Repeated QSM measurements in MS patients were similar to but tended to be slightly more variable than measurements from healthy subjects. The repeat scan interval in patients was larger than that for healthy subjects. There may be greater differences in head positions and consequently larger amount of image registration errors. Changes in the disease status may also be a contributing factor, as the disease duration for the patients (0–3 years) correspond to a period during which measurements on MS brains have been show to give increasing susceptibility values.11,34 QSM reproducibility in MS patients might be closer to that in healthy subjects if the scan interval were much shorter and if there was no major disease activity in the interval.

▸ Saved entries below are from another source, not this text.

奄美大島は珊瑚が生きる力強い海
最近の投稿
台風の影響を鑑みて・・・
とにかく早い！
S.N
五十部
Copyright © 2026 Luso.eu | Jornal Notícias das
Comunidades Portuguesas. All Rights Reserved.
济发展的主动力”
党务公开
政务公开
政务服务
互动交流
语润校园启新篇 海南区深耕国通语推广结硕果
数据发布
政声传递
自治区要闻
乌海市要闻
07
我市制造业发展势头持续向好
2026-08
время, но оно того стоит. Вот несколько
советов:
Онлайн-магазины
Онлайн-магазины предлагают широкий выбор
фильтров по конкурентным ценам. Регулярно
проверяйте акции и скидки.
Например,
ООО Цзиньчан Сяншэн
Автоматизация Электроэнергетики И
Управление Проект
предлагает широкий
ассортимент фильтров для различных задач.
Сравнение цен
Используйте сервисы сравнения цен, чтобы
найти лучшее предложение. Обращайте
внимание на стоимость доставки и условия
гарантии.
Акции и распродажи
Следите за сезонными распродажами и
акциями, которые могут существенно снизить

This preliminary study on QSM reproducibility has several limitations. Only three scanners from two MRI vendors at a single site were included. Due to the large number of MRI scans performed within a relatively short period of 1 week, only young healthy volunteers were enrolled for the comparison of different field strengths and vendors. Also, the patient study examined reproducibility only in MS patients and was performed only on scanners from 3T Vendor 1, and not on the other scanners or field strength. Recent developments in QSM technology have resulted in new data acquisition methods and a number of QSM reconstruction algorithms.35–39 This work used the nonlinear MEDI reconstruction algorithm,2,40 because it has been shown to produce improved QSM maps in simulations and in vivo.2 Finally, the acquisition and reconstruction parameters that were used in this study are those that have been reported as optimal for detecting susceptibility with GRE sequences in the gray matter of the brain.2 In this study, 11 echoes were used in the GRE data acquisition. Reducing this number may reduce the computational cost of the nonlinear MEDI reconstruction not significantly, since most of the computations occur in the susceptibility mapping after the calculation of the field map. Since a long echo time is desired to achieve the high phase SNR needed for the adequate reconstruction of small susceptibility differences, no significant shortening of the scan time would be possible without affecting QSM quality. The design of a TE acquisition scheme with equivalent QSM quality but minimal number of echoes remains an open problem. Therefore, the reproducibility of QSM with a reduced number of echoes was not attempted in this work but requires further study.
In conclusion, brain QSM measurements have good to excellent reproducibility over the same scanner and over different scanners at 1.5T and 3T for the two manufacturers evaluated.